Prep 10 mins
Cook 15 mins
Spice Crusted Salmon, This is for Echo echo........... This is healthy & full of flavor. You can grind the spice mixture in a coffee grinder.
- 4 (680.38 g) salmon fillets, 24 ounces, boneless, towel dried
- 29.58 ml coriander seeds, crushed
- 29.58 ml cardamom, seed crushed
- 2.46 ml cayenne pepper
- 2.46 ml dried dill weed
- 29.58 ml flour
- 1 egg white
- 4.92 ml olive oil
- 4.92 ml salt, to taste
- 170.09 g balsamic vinegar
- 14.79 ml honey (or brown sugar)
- 14.79-29.58 ml unsalted butter
- 14.79 ml chopped fresh dill
- 59.16 ml toasted sliced almonds
- Spread the spice mix on a plate and stir to mix.

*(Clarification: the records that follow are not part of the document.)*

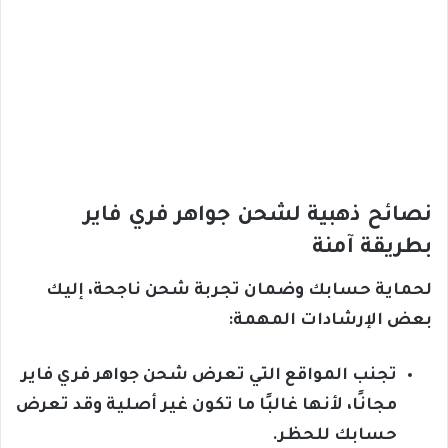
نصائح ذهبية لشحن جواهر فري فاير
بطريقة آمنة
لحماية حسابك وضمان تجربة شحن ناجحة، إليك
بعض الإرشادات المهمة:
تجنب المواقع التي تعرض شحن جواهر فري فاير
مجانًا، لأنها غالبًا ما تكون غير أصلية وقد تعرض
حسابك للحظر.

- Toss egg mixture together.
- Dip the salmon fillets in the egg mixture and then in the spices.
- Heat enough olive oil to coat bottom of a large pan until the olive oil begins to ripple. Cook the salmon 3-4 minutes on each side over medium heat (about 8 minutes per inch of thickness).
- Remove salmon to a serving dish and kept warm. Discard the oil, add the balsamic to the pan.
- Swirl around over high heat to pick up the salmon flavors. Reduce the liquid by half. On low heat, add the honey, butter and swirl. The consistency of the sauce should thicken slightly. Don't boil it. When the honey and butter is completely mixed, add in the chopped dill and pour over the salmon. Or pour on plate and place salmon on glaze. Garnish with nuts. Serve immediately.
I had to put off making this a few days because I was missing the coriander, but finally got the chance and let me tell you, for a salmon-lover like me this was a real taste treat, quite the quality I'd expect from a dish in a top gourmet restaurant. Having tasted it, I'm doubly honored that you invented this for me, Rita. Thank you so much. I'll be sharing this often.